Uiteindelijk bepaalt het verwachte financiële rendement of een geneesmiddel tot lancering wordt ontwikkeld
Het verwachte financiële rendement is uiteindelijk de belangrijkste factor die bepaalt of een geneesmiddel tot lancering wordt ontwikkeld. Vroegtijdig onderzoek wordt vaak gefinancierd door overheids- en non-profitorganisaties. Zij zijn voornamelijk gemotiveerd om maatschappelijke impact te realiseren. Private investeringen zijn echter nodig om een geneesmiddel op de markt te brengen. Investeringen van VCs zijn met name van belang om de zogenaamde "translation gap" te overbruggen, en grote biofarmabedrijven spelen een cruciale rol bij de financiering van de latere fases wanneer er grote klinische studies plaatsvinden.
Private investeerders streven naar een voldoende hoog, naar risico gewogen financieel rendement voor hun investeerders en aandeelhouders. Hun beoordeling van het verwachte financiële rendement varieert:
- VCs streven naar zekerheid van een afzetmarkt voor potentiële nieuwe producten.
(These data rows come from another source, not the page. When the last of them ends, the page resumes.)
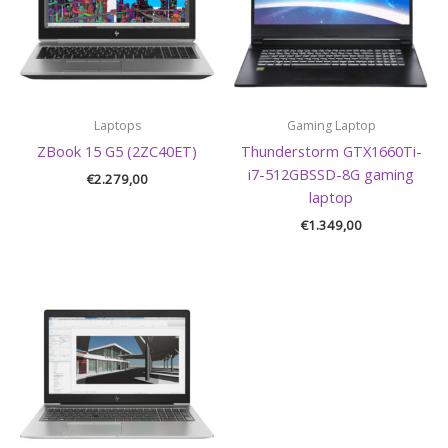
Laptops
Gaming Laptop
ZBook 15 G5 (2ZC40ET)
Thunderstorm GTX1660Ti-
i7-512GBSSD-8G gaming
€
2.279,00
laptop
€
1.349,00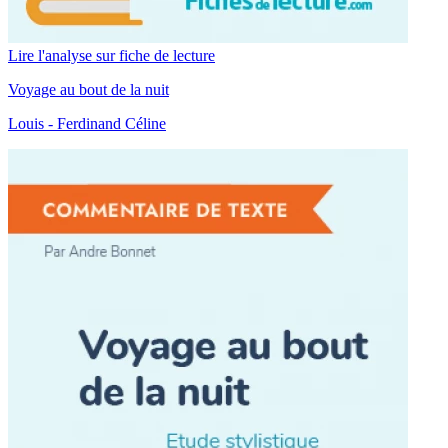
Lire l'analyse sur fiche de lecture
Voyage au bout de la nuit
Louis - Ferdinand Céline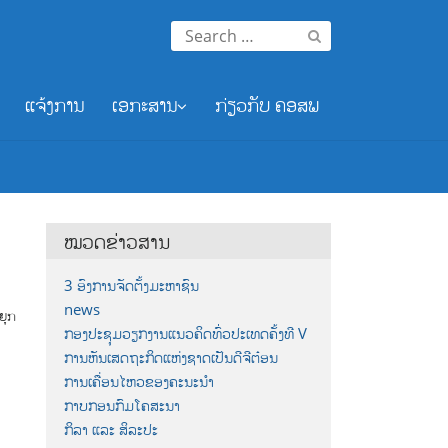
Search
for:
ແຈ້ງການ
ເອກະສານ
ກ່ຽວກັບ ຄອສພ
ໝວດຂ່າວສານ
3 ອົງການຈັດຕັ້ງມະຫາຊົນ
news
່ຍຸກ
ກອງປະຊຸມວຽກງານແນວຄິດທົ່ວປະເທດຄັ້ງທີ V
ການຫັນເສດຖະກິດແຫ່ງຊາດເປັນດີຈີຕ໋ອນ
ການເຄື່ອນໄຫວຂອງຄະນະນຳ
ກາບກອນກົມໂຄສະນາ
ກິລາ ແລະ ສິລະປະ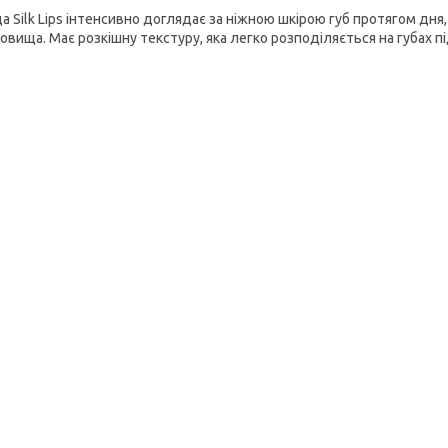
а Silk Lips інтенсивно доглядає за ніжною шкірою губ протягом дня
овища. Має розкішну текстуру, яка легко розподіляється на губах пі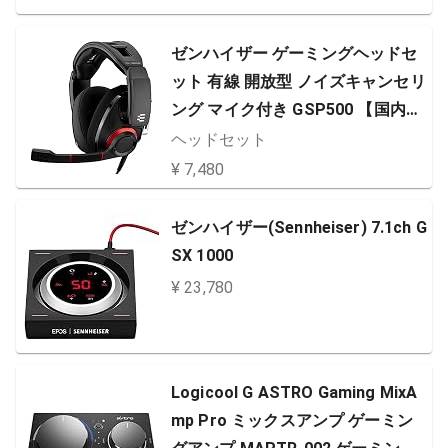
ゼンハイザー ゲーミングヘッドセ
ット 有線 開放型 ノイズキャンセリ
ング マイク付き GSP500 【国内正
規品】
ヘッドセット
¥ 7,480
ゼンハイザー(Sennheiser) 7.1ch G
SX 1000
¥ 23,780
Logicool G ASTRO Gaming MixA
mp Pro ミックスアンプ ゲーミン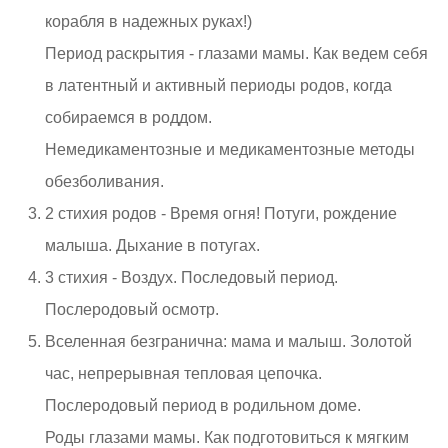
корабля в надежных руках!)
Период раскрытия - глазами мамы. Как ведем себя
в латентный и активный периоды родов, когда
собираемся в роддом.
Немедикаментозные и медикаментозные методы
обезболивания.
2 стихия родов - Время огня! Потуги, рождение
малыша. Дыхание в потугах.
3 стихия - Воздух. Последовый период.
Послеродовый осмотр.
Вселенная безгранична: мама и малыш. Золотой
час, непрерывная тепловая цепочка.
Послеродовый период в родильном доме.
Роды глазами мамы. Как подготовиться к мягким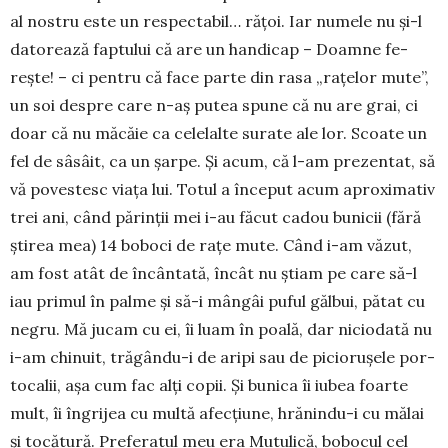
al nos­­tru es­te un respec­ta­bil… rățoi. Iar nu­mele nu și-l
datorează fap­tu­lui că are un handicap – Doam­ne fe­
rește! – ci pentru că face parte din rasa „ra­țe­lor mute”,
un soi despre care n-aș putea spu­ne că nu are grai, ci
doar că nu mă­căie ca celelalte surate ale lor. Scoate un
fel de sâ­sâ­it, ca un șar­pe. Și acum, că l-am prezentat, să
vă povestesc via­ța lui. Totul a început acum apro­­xi­mativ
trei ani, când pă­rinții mei i-au făcut cadou bu­ni­cii (fără
ști­rea mea) 14 boboci de rațe mu­te. Când i-am văzut,
am fost atât de încântată, încât nu știam pe care să-l
iau primul în pal­me și să-i mângâi puful găl­bui, pătat cu
ne­gru. Mă ju­cam cu ei, îi luam în poală, dar ni­cio­dată nu
i-am chi­nu­it, tră­gându-i de aripi sau de pi­cio­­ru­șele por­
tocalii, așa cum fac alți co­pii. Și bunica îi iu­bea foarte
mult, îi îngrijea cu multă afec­țiu­ne, hrănin­du-i cu mălai
și to­că­tură. Prefe­ratul meu era Mu­tulică, bobo­cul cel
Hierbij kiezen zij op basis van wetenschappelijke inzichten in welke bedrijven zij investeren. VCs verwachten op basis van hun inzichten dat deze bedrijven beter presteren dan het gemiddelde risicoprofiel van bedrijven met producten in vroege ontwikkelingsfases.
- Naarmate producten zich verder in de ontwikkelingsfase bevinden en het risicoprofiel afneemt, beoordelen grote biofarmabedrijven het commerciële potentieel. Deze beoordelingen zijn gebaseerd op meer gedetailleerde aannames over de patiëntenpopulaties die kunnen worden bereikt, de mate waarin medische behoeftes nog niet zijn vervuld, de waardepropositie van het geneesmiddel, de verwachte uptake en de verwachte verkoopprijs. Vervolgens wegen ze dat rendement af tegen de investering die nodig is om een product op de markt te brengen. In deze beoordelingen nemen ze ook de bredere strategische overwegingen voor de hele productportefeuille mee.
De verwachte wereldwijde betalingsbereidheid beïnvloedt de levering en de spreiding van nieuwe geneesmiddelen sterk
De verwachte wereldwijde betalingsbereidheid van overheden en (particuliere) verzekeraars voor nieuwe geneesmiddelen beïnvloedt in belangrijke mate het aanbod van nieuwe geneesmiddelen en de spreiding ervan over de therapeutische gebieden:
- Een lagere verwachte betalingsbereidheid voor geneesmiddelen zou ertoe kunnen leiden dat er de komende decennia minder nieuwe geneesmiddelen op de markt komen. Als gevolg van betaalbaarheidsproblemen op belangrijke wereldmarkten - grotendeels gedreven door de hogere prijzen die gepaard gaan met meer gepersonaliseerde geneesmiddelen en gesegmenteerde markten - kan de betalingsbereidheid onder druk komen te staan.
- De geneesmiddelen met de hoogste verwachte betalingsbereidheid zijn de geneesmiddelen die het meest waarschijnlijk ontwikkeld zullen worden in de lifesciences sector. Andere geneesmiddelen, zoals voor sommige aandoeningen die niet-levensbedreigend zijn of binnen gebieden waarvoor suboptimale alternatieve behandelingen bestaan, kunnen daarom moeite ervaren om investeringen aan te trekken.